Oh for the love of a kiss. And there are so many kinds. There's the one where someone caresses your face just before you both lean in for that awaited first kiss. Or that kiss that takes you by surprise because you had so much interest in someone, you spent most of your time avoiding eye contact so as to not give away what you're thinking. Or even better, that kiss that follows your probing stare of desire so as to ensure that there is no misunderstanding of your intent. There's the kiss of careful exploration of a friendship taking a new direction, and the kiss of urgent and heart-pounding need. The kiss on the cheek of a dear friend that's given almost as if a wish or a promise for the future.
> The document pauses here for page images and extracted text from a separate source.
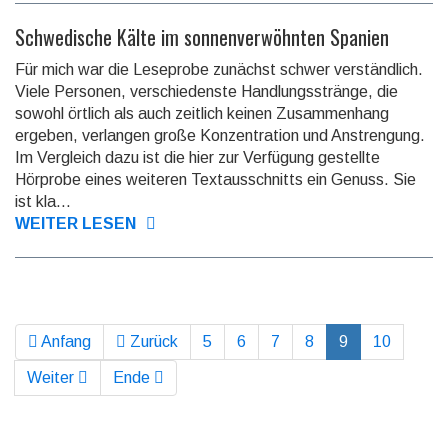
Schwedische Kälte im sonnenverwöhnten Spanien
Für mich war die Leseprobe zunächst schwer verständlich.
Viele Personen, verschiedenste Handlungsstränge, die
sowohl örtlich als auch zeitlich keinen Zusammenhang
ergeben, verlangen große Konzentration und Anstrengung.
Im Vergleich dazu ist die hier zur Verfügung gestellte
Hörprobe eines weiteren Textausschnitts ein Genuss. Sie
ist kla...
WEITER LESEN
Anfang
Zurück
5
6
7
8
9
10
Weiter
Ende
The kiss of comfort and solace given in sympathy or understanding. The kiss given to bring you back from a nasty shock like a fall from a pedestal. Or the kiss given after a competitive situation or a fight that gives way to the fire burning inside that got you there in the first place.

But I'll never forget that metal mouth and neither will any of my parent's friends or my pesky little brother. So when it's all said and done, it's just like they say, you'll never forget your first.

I may not be very lucky in love, but I'll never regret a single first kiss since they all keep the magic of life so very alive and exciting.

I'm interested. What was your first kiss like? Was it a buss, canoodle, snog, peck or smooch? Was it hot, cold, flat, or did it leave you breathless? Perhaps the brave will share a story or two. It'd be nice to have someone entertain me for a while! ;) And here's to hoping in particular that we'll hear from some of the Y-chromosomes out there....that's a perspective that would really be enlightening.

Don't let me down, I just want your extra time and your....kiss.

Muah!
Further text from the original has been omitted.